━━━━━ EXCERPTED RECORDS

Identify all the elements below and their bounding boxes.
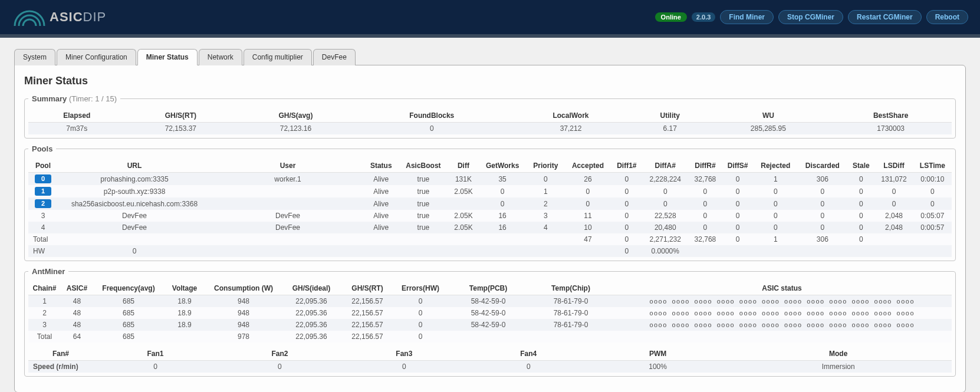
td-diff: 2.05K <box>449 210 478 222</box>
th-rejected: Rejected <box>754 159 797 173</box>
tab-config-multiplier[interactable]: Config multiplier <box>244 49 312 65</box>
td-rejected: 0 <box>754 210 797 222</box>
td-user <box>211 197 364 210</box>
td-diff: 2.05K <box>449 222 478 233</box>
td-discarded: 0 <box>797 210 847 222</box>
pool-row: 4DevFeeDevFeeAlivetrue2.05K16410020,4800… <box>28 222 952 233</box>
th-fan1: Fan1 <box>93 347 218 361</box>
tab-miner-status[interactable]: Miner Status <box>137 49 198 65</box>
td-diff1: 0 <box>611 210 642 222</box>
td-diff1: 0 <box>611 173 642 186</box>
th-fan4: Fan4 <box>466 347 591 361</box>
td-diffa: 0 <box>642 197 689 210</box>
td-ghs-rt: 72,153.37 <box>125 123 236 135</box>
th-pwm: PWM <box>591 347 725 361</box>
tab-miner-config[interactable]: Miner Configuration <box>57 49 136 65</box>
pool-row: 2sha256asicboost.eu.nicehash.com:3368Ali… <box>28 197 952 210</box>
td-discarded: 306 <box>797 173 847 186</box>
td-diffa: 20,480 <box>642 222 689 233</box>
header: ASICDIP Online 2.0.3 Find Miner Stop CGM… <box>0 0 980 34</box>
th-found: FoundBlocks <box>356 109 508 123</box>
fan-row-label: Speed (r/min) <box>28 361 93 373</box>
td-diffr: 0 <box>689 210 722 222</box>
td-getworks: 16 <box>478 222 527 233</box>
td-status: Alive <box>364 185 398 197</box>
th-rt: GH/S(RT) <box>341 282 394 295</box>
td-url: sha256asicboost.eu.nicehash.com:3368 <box>58 197 211 210</box>
reboot-button[interactable]: Reboot <box>926 10 968 24</box>
td-fan1: 0 <box>93 361 218 373</box>
td-best: 1730003 <box>830 123 952 135</box>
pool-index-badge: 1 <box>35 187 51 196</box>
td-getworks: 0 <box>478 185 527 197</box>
td-diffr: 0 <box>689 197 722 210</box>
pools-legend: Pools <box>28 144 56 153</box>
td-diffr: 0 <box>689 185 722 197</box>
td-diffa: 2,228,224 <box>642 173 689 186</box>
td-stale: 0 <box>847 173 874 186</box>
th-stale: Stale <box>847 159 874 173</box>
td-status: Alive <box>364 210 398 222</box>
td-getworks: 35 <box>478 173 527 186</box>
td-diffs: 0 <box>722 197 754 210</box>
stop-cgminer-button[interactable]: Stop CGMiner <box>778 10 843 24</box>
antminer-legend: AntMiner <box>28 267 68 276</box>
th-freq: Frequency(avg) <box>93 282 164 295</box>
td-priority: 3 <box>527 210 565 222</box>
pool-row: 1p2p-south.xyz:9338Alivetrue2.05K0100000… <box>28 185 952 197</box>
th-ghs-rt: GH/S(RT) <box>125 109 236 123</box>
chains-table: Chain# ASIC# Frequency(avg) Voltage Cons… <box>28 282 952 342</box>
th-getworks: GetWorks <box>478 159 527 173</box>
td-asicboost: true <box>398 173 449 186</box>
td-lstime: 0:00:10 <box>913 173 952 186</box>
find-miner-button[interactable]: Find Miner <box>720 10 774 24</box>
td-diffs: 0 <box>722 210 754 222</box>
pool-hw-row: HW000.0000% <box>28 245 952 257</box>
td-asicboost: true <box>398 197 449 210</box>
fan-table: Fan# Fan1 Fan2 Fan3 Fan4 PWM Mode Speed … <box>28 347 952 373</box>
summary-panel: Summary (Timer: 1 / 15) Elapsed GH/S(RT)… <box>24 94 956 139</box>
th-fan3: Fan3 <box>342 347 466 361</box>
tab-network[interactable]: Network <box>199 49 242 65</box>
td-accepted: 0 <box>564 185 611 197</box>
td-local: 37,212 <box>508 123 633 135</box>
td-lstime: 0 <box>913 197 952 210</box>
th-diff: Diff <box>449 159 478 173</box>
td-lsdiff: 0 <box>874 197 913 210</box>
page-content: Miner Status Summary (Timer: 1 / 15) Ela… <box>14 65 966 392</box>
td-discarded: 0 <box>797 197 847 210</box>
tab-system[interactable]: System <box>14 49 55 65</box>
logo-icon <box>12 5 47 29</box>
td-priority: 4 <box>527 222 565 233</box>
td-asicboost: true <box>398 210 449 222</box>
td-lstime: 0 <box>913 185 952 197</box>
th-lstime: LSTime <box>913 159 952 173</box>
td-total-label: Total <box>28 233 58 245</box>
td-rejected: 1 <box>754 173 797 186</box>
td-stale: 0 <box>847 210 874 222</box>
summary-legend: Summary (Timer: 1 / 15) <box>28 94 120 103</box>
th-volt: Voltage <box>164 282 205 295</box>
td-hw-label: HW <box>28 245 58 257</box>
restart-cgminer-button[interactable]: Restart CGMiner <box>848 10 922 24</box>
th-diffs: DiffS# <box>722 159 754 173</box>
header-actions: Online 2.0.3 Find Miner Stop CGMiner Res… <box>655 10 968 24</box>
td-lsdiff: 2,048 <box>874 222 913 233</box>
th-asicboost: AsicBoost <box>398 159 449 173</box>
td-accepted: 10 <box>564 222 611 233</box>
td-user <box>211 185 364 197</box>
td-discarded: 0 <box>797 185 847 197</box>
td-pool-idx: 4 <box>28 222 58 233</box>
td-diff: 131K <box>449 173 478 186</box>
status-badge: Online <box>655 12 687 22</box>
td-found: 0 <box>356 123 508 135</box>
tab-devfee[interactable]: DevFee <box>313 49 356 65</box>
td-diffr: 32,768 <box>689 173 722 186</box>
version-badge: 2.0.3 <box>692 12 715 22</box>
th-chip: Temp(Chip) <box>530 282 612 295</box>
th-discarded: Discarded <box>797 159 847 173</box>
td-lsdiff: 0 <box>874 185 913 197</box>
logo: ASICDIP <box>12 5 106 29</box>
th-user: User <box>211 159 364 173</box>
td-diffr: 0 <box>689 222 722 233</box>
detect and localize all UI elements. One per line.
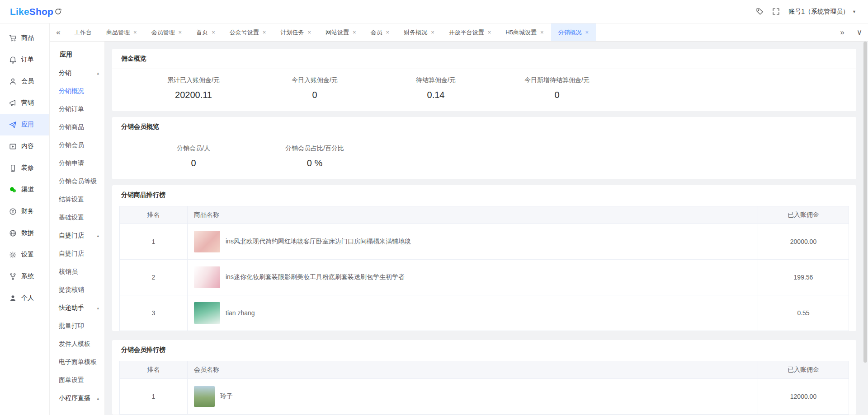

━━━━━━━━━━

■ **TASK DESCRIPTION**: Make an exact printout of the listing above, omitting the images.

■ **TASK RESPONSE**:
Identify all the elements below and their bounding boxes.
td-diff: 2.05K <box>449 210 478 222</box>
th-rejected: Rejected <box>754 159 797 173</box>
tab-config-multiplier[interactable]: Config multiplier <box>244 49 312 65</box>
td-rejected: 0 <box>754 210 797 222</box>
td-user <box>211 197 364 210</box>
td-diff: 2.05K <box>449 222 478 233</box>
td-discarded: 0 <box>797 210 847 222</box>
pool-row: 4DevFeeDevFeeAlivetrue2.05K16410020,4800… <box>28 222 952 233</box>
th-fan1: Fan1 <box>93 347 218 361</box>
tab-miner-status[interactable]: Miner Status <box>137 49 198 65</box>
td-diff1: 0 <box>611 210 642 222</box>
td-diff1: 0 <box>611 173 642 186</box>
th-fan4: Fan4 <box>466 347 591 361</box>
td-diffa: 0 <box>642 197 689 210</box>
td-ghs-rt: 72,153.37 <box>125 123 236 135</box>
th-pwm: PWM <box>591 347 725 361</box>
tab-miner-config[interactable]: Miner Configuration <box>57 49 136 65</box>
pool-row: 2sha256asicboost.eu.nicehash.com:3368Ali… <box>28 197 952 210</box>
td-discarded: 306 <box>797 173 847 186</box>
td-diffa: 20,480 <box>642 222 689 233</box>
header: ASICDIP Online 2.0.3 Find Miner Stop CGM… <box>0 0 980 34</box>
th-found: FoundBlocks <box>356 109 508 123</box>
fan-row-label: Speed (r/min) <box>28 361 93 373</box>
td-diffr: 0 <box>689 210 722 222</box>
td-getworks: 16 <box>478 222 527 233</box>
td-status: Alive <box>364 185 398 197</box>
th-rt: GH/S(RT) <box>341 282 394 295</box>
td-url: sha256asicboost.eu.nicehash.com:3368 <box>58 197 211 210</box>
reboot-button[interactable]: Reboot <box>926 10 968 24</box>
td-fan1: 0 <box>93 361 218 373</box>
td-best: 1730003 <box>830 123 952 135</box>
pool-index-badge: 1 <box>35 187 51 196</box>
td-getworks: 0 <box>478 185 527 197</box>
td-diffr: 0 <box>689 197 722 210</box>
pools-legend: Pools <box>28 144 56 153</box>
td-diffr: 0 <box>689 185 722 197</box>
td-diffa: 2,228,224 <box>642 173 689 186</box>
td-stale: 0 <box>847 173 874 186</box>
th-stale: Stale <box>847 159 874 173</box>
td-status: Alive <box>364 210 398 222</box>
td-getworks: 35 <box>478 173 527 186</box>
td-diffs: 0 <box>722 197 754 210</box>
stop-cgminer-button[interactable]: Stop CGMiner <box>778 10 843 24</box>
antminer-legend: AntMiner <box>28 267 68 276</box>
th-freq: Frequency(avg) <box>93 282 164 295</box>
td-priority: 3 <box>527 210 565 222</box>
pool-row: 1p2p-south.xyz:9338Alivetrue2.05K0100000… <box>28 185 952 197</box>
th-ghs-rt: GH/S(RT) <box>125 109 236 123</box>
chains-table: Chain# ASIC# Frequency(avg) Voltage Cons… <box>28 282 952 342</box>
th-getworks: GetWorks <box>478 159 527 173</box>
td-asicboost: true <box>398 173 449 186</box>
td-lstime: 0:00:10 <box>913 173 952 186</box>
find-miner-button[interactable]: Find Miner <box>720 10 774 24</box>
td-diffs: 0 <box>722 210 754 222</box>
pool-hw-row: HW000.0000% <box>28 245 952 257</box>
td-asicboost: true <box>398 197 449 210</box>
fan-table: Fan# Fan1 Fan2 Fan3 Fan4 PWM Mode Speed … <box>28 347 952 373</box>
summary-panel: Summary (Timer: 1 / 15) Elapsed GH/S(RT)… <box>24 94 956 139</box>
th-fan3: Fan3 <box>342 347 466 361</box>
tab-network[interactable]: Network <box>199 49 242 65</box>
td-accepted: 0 <box>564 185 611 197</box>
td-local: 37,212 <box>508 123 633 135</box>
td-lstime: 0 <box>913 197 952 210</box>
th-diff: Diff <box>449 159 478 173</box>
td-lsdiff: 0 <box>874 197 913 210</box>
page-content: Miner Status Summary (Timer: 1 / 15) Ela… <box>14 65 966 392</box>
td-discarded: 0 <box>797 197 847 210</box>
tab-system[interactable]: System <box>14 49 55 65</box>
logo-icon <box>12 5 47 29</box>
td-priority: 4 <box>527 222 565 233</box>
td-asicboost: true <box>398 210 449 222</box>
td-lstime: 0 <box>913 185 952 197</box>
th-lstime: LSTime <box>913 159 952 173</box>
td-total-label: Total <box>28 233 58 245</box>
td-rejected: 1 <box>754 173 797 186</box>
td-stale: 0 <box>847 210 874 222</box>
summary-legend: Summary (Timer: 1 / 15) <box>28 94 120 103</box>
th-volt: Voltage <box>164 282 205 295</box>
td-hw-label: HW <box>28 245 58 257</box>
restart-cgminer-button[interactable]: Restart CGMiner <box>848 10 922 24</box>
th-diffs: DiffS# <box>722 159 754 173</box>
header-actions: Online 2.0.3 Find Miner Stop CGMiner Res… <box>655 10 968 24</box>
td-lsdiff: 2,048 <box>874 222 913 233</box>
th-asicboost: AsicBoost <box>398 159 449 173</box>
td-accepted: 10 <box>564 222 611 233</box>
td-user <box>211 185 364 197</box>
td-discarded: 0 <box>797 185 847 197</box>
td-pool-idx: 4 <box>28 222 58 233</box>
td-diff: 131K <box>449 173 478 186</box>
status-badge: Online <box>655 12 687 22</box>
td-found: 0 <box>356 123 508 135</box>
tab-devfee[interactable]: DevFee <box>313 49 356 65</box>
td-diffr: 32,768 <box>689 173 722 186</box>
version-badge: 2.0.3 <box>692 12 715 22</box>
th-chip: Temp(Chip) <box>530 282 612 295</box>
th-discarded: Discarded <box>797 159 847 173</box>
td-lsdiff: 0 <box>874 185 913 197</box>
logo: ASICDIP <box>12 5 106 29</box>
th-user: User <box>211 159 364 173</box>
td-diffr: 0 <box>689 222 722 233</box>
detect and localize all UI elements. One per line.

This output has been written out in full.